What does that mean for weed in Baltimore when, in a couple of months, there could be thousands of free pot plants growing an hour to the south, where, conceivably, if you have friends, they could give you 10 grams at a time and you could bring it back to Baltimore without violating anything more than federal law (which all weed smokers are violating) and the civil statute against possession in Maryland?
None of the dealers I talked to had thought too much about it—since you can’t buy it there now they don’t foresee it really hurting business.
Regardless of what effect this has on Maryland, it is a definite—and even heroic—victory for freedom in D.C., as is clear when I see the dozen small, still-immature plants—half belonged to Eidinger’s fiancee—growing beside a window in an upstairs room. This was not one of those high-tech operations you’ve seen in the hidden closet grow rooms, and Eidinger entirely embraces the amateurism that D.C.’s approach encourages, using as much natural light as possible and trying to develop strains that work for the district’s swampy environment.
It is all pretty spectacular. But D.C. was able to make the move from decriminalization to legalization through a ballot measure. Maryland has no provision to introduce such measures or referenda (Johann Hari’s “Chasing the Scream” profiles those responsible for legalization in Washington State and Colorado, and shows how they took almost diametrically opposed approaches—except that both brought it to a popular vote and did not wait for the legislature to decriminalize). Because Eidinger is one of the few people to run a successful legalization campaign, I ask what he would do if he were in Maryland. What do we need?

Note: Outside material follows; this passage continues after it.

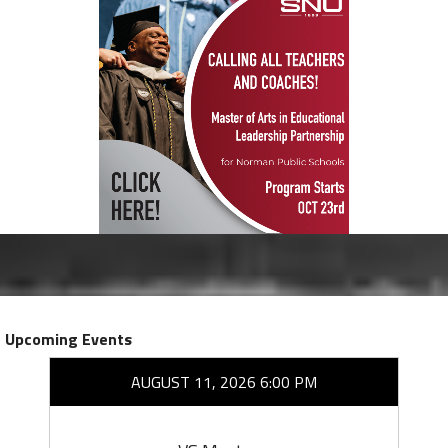
Upcoming Events
AUGUST 11, 2026 6:00 PM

His answer is pretty typical political strategy—make your enemies pay, politically attack people such as Andy “Dick Hole” Harris who oppose it. As we walk out of the house—after I give Eidinger my gram of weed, so that I can also experience the freedom of distributing this plant I’ve spent a lot of my life hiding—and step into the drizzling D.C. day, I feel enlivened, exhausted, and, ultimately, relieved to be free of Eidinger’s pull. I have done a lot of interviews, but none were more packed with words and ideas per minute than this one. And yet, he was extremely likable and compelling.
“That’s what we need in order to get legalization,” I say to my colleagues as we made our way toward the rest of our day in what could now be the district of dank nugs. “A maniac like that guy who is totally dedicated to the cause.”